Ingredientes:
- 370g de leche condensada
- 150ml de jugo de limón recién exprimido y colado
- 2 cucharadas de ralladura de limón (solo la parte amarilla)
- 400ml de nata para montar (crema de leche) con mínimo 35% de materia grasa
- 1 pizca de sal fina
- Hojas de menta fresca para decorar
- Galletas de mantequilla trituradas (opcional para decorar)
Instrucciones:
- Exprime el jugo de los limones y pásalo por un colador fino. Nota: Las semillas aportan un amargor que no queremos.
- Mezcla en un bol grande la leche condensada con el jugo de limón y la sal.
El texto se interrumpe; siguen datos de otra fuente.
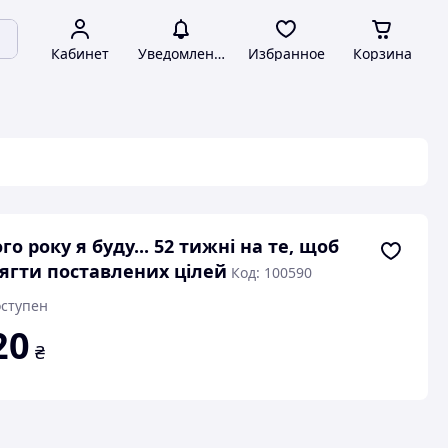
Кабинет
Уведомления
Избранное
Корзина
го року я буду... 52 тижні на те, щоб
ягти поставлених цілей
Код: 100590
ступен
20
₴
- Bate esta mezcla con varillas manuales hasta que notes que espesa visiblemente. Verás que cambia de traslúcido a opaco y denso.
- Incorpora la ralladura de limón a esta base y reserva en la nevera.
- Monta la nata muy fría en otro bol metálico. Hazlo hasta que se formen picos que no se caigan al levantar la varilla.
- Añade una tercera parte de la nata montada a la mezcla de limón. Nota: Esto aligera la base densa para que sea más fácil mezclar el resto.
- Vierte el resto de la nata y utiliza la lengua de silicona con movimientos envolventes. Hazlo despacio para no romper las burbujas.
- Reparte la mousse en copas individuales o en un bol grande de cristal.
- Enfría en la nevera durante al menos 30 minutos. Sentirás que la textura se vuelve más firme y cremosa.
- Decora con la menta y las galletas trituradas justo antes de servir.